More delays and cost hikes have hit the U.K.’s project to build the 3,260-MW Hinkley Point C plant nuclear project in Sommerset, England. The French state-controlled project owner Electricité de France now says first electricity generation will start at least four years later than originally planned and cost around 70% more.
When the U.K. government approved the project in September 2016, EDF forecast completion in 2025 at a cost of $23 billion. In its latest update on Jan. 23, the company forecast completion between 2029 and 2031 with costs rising to $39 to 43 billion—up from a revised mid 2022 forecast that had already pushed completion back to June 2027 and revised the cost up to around $32 billion at 2015 prices.
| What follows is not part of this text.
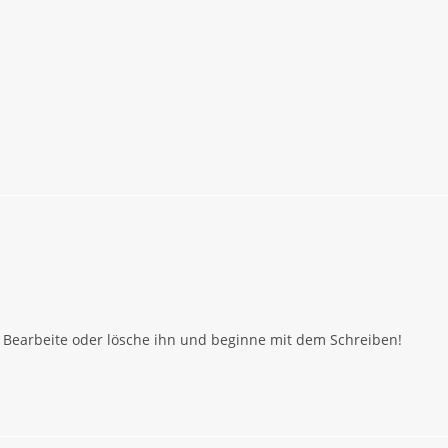
. Bearbeite oder lösche ihn und beginne mit dem Schreiben!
“Restarting the British nuclear industry has been hard,” said project managing director Stuart Crooks, in a company update. “We’ve had to train a new workforce, teach suppliers how to build nuclear and … change our design to meet British regulation.”
Around 7,000 design changes have led to 35% more steel and 25% more concrete being needed. Like other infrastructure projects, Hinkley Point C is taking longer than planned, Crooks added.
Site contractors last month placed a 270-ton steelwork dome on the first reactor building. The team used what was said to be the world’s largest crane to place the 154-ft-dia, 46-ft-tall dome on the 144-ft-tall building.
The lift “allows us to get on with the fitting of equipment, pipes and cables, including the first reactor which is on site and ready to be installed [in 2024],” noted Simon Parsons, EDF nuclear island area director.